Lo incontriamo in uno di questi terreni, da lui chiamato “lu ciardinu”, dove con la promessa di non fargli perdere molto tempo, si ferma dal lavoro in cui era intento e inizia a raccontarmi la storia delle sue sementi.
Egli ci dona i semi di due varietà di Cucumis melo L., quella tipica leccese, di colore verde scuro, di media taglia e con solchi non pronunciati, l’altra caratteristica di Leverano, più chiara, pelosa e di forma allungata. Egli rinnova queste sementi ogni anno da ormai 40 anni circa, continuando l’opera di conservazione già iniziata dal padre, anch’egli contadino.
L’ordine e la pulizia regna nella campagna e nella rimessa adiacente e mi colpisce soprattutto la razionalizzazione degli spazi, niente è lasciato incolto e nessuno spazio è sprecato.

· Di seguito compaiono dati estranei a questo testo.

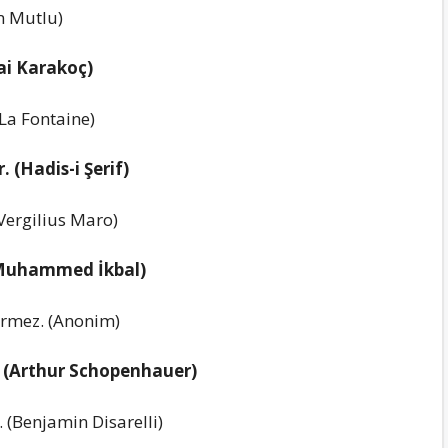
m Mutlu)
zai Karakoç)
(La Fontaine)
 (Hadis-i Şerif)
Vergilius Maro)
. (Muhammed İkbal)
irmez. (Anonim)
ız. (Arthur Schopenhauer)
 (Benjamin Disarelli)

Ci dice che ieri come adesso, prima della semina, bisognava preparare il terreno, ci si recava nei mesi di ottobre o novembre alle “masserie” vicine e si acquistava il letame, principalmente di cavallo, asino e vacca, e si mescolava al terreno su cui poi si seminava; oggi, grazie all’ausilio dei concimi, non c’è più bisogno di spostarsi. Limitato era l’uso di acqua, addirittura assente nella coltivazione delle “menoncelle” e di altri ortaggi a cui si ovviava con il metodo della “sarchiatura”, cioè zappando molto spesso la terra immediatamente vicina alla pianta.

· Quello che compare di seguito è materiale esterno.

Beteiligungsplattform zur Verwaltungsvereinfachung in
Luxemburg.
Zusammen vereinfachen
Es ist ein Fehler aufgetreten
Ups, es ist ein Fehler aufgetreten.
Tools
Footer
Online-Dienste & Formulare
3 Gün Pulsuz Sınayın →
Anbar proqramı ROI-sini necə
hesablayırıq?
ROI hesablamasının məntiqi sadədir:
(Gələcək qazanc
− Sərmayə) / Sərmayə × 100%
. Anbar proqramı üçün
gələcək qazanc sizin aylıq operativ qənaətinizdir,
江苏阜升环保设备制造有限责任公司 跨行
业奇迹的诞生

Ci spiega che la coltura delle “menoncelle” necessita di un terreno “vergine”, cioè un terreno in cui l’anno precedente non è stata piantata e che questa non può essere messa in coltura su terreni in cui poco prima sono stati piantati altri ortaggi, come ad esempio il pomodoro, perché altrimenti il sapore viene alterato e si ottengono frutti amari e poco profumati. Stesso motivo per cui egli non pratica gli innesti di anguria, melone dolce e menoncella su portainnnesti di zucchina, più resistente alle fisiopatie. ” …. sono convinto che le cose naturali sono più buone e non so dove ci porteranno tutti questi esperimenti sulle piante e che effetto avranno sulla salute tutti questi nuovi prodotti. Nessuno ancora lo sa, neppure tutti questi agronomi di adesso, provvederà il tempo a farcelo scoprire.”
Egli effettua due tipologie di coltivazione della “menoncella”: una in campo aperto con tecniche essenzialmente tradizionali, l’altra in serra, ottenendo il prodotto in anticipo rispetto al calendario di coltivazione. In serra, per promuovere l’impollinazione utilizza le api da miele, che tra l’altro producono miele di ottima qualità, unendo in questo modo l’utile al dilettevole.

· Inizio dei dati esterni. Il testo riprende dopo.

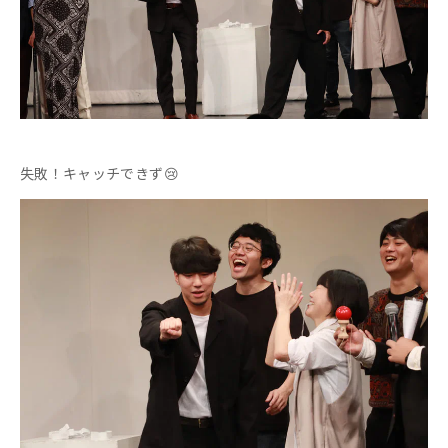
失敗！キャッチできず😢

Continua il suo racconto dei tempi andati dicendo: ”… prima, la giornata per chi lavorava in campagna era molto lunga, si lavorava dalla mattina alla sera; a pranzo, soprattutto in estate, si mangiava “un cazzotto” di pane duro bagnato in acqua accomp agnato con la “menoncella”, il melone e l’anguria, un pasto che non saziava tanto, ma almeno dissetava”.
Il tempo è passato in fretta e pur avendogli promesso di non fargliene perdere tanto ci guarda e dice “ormai sono le 11… che posso fare più?!”, ma è soddisfatto dell’interessamento sul suo lavoro che da sempre viene un po’ bistrattato.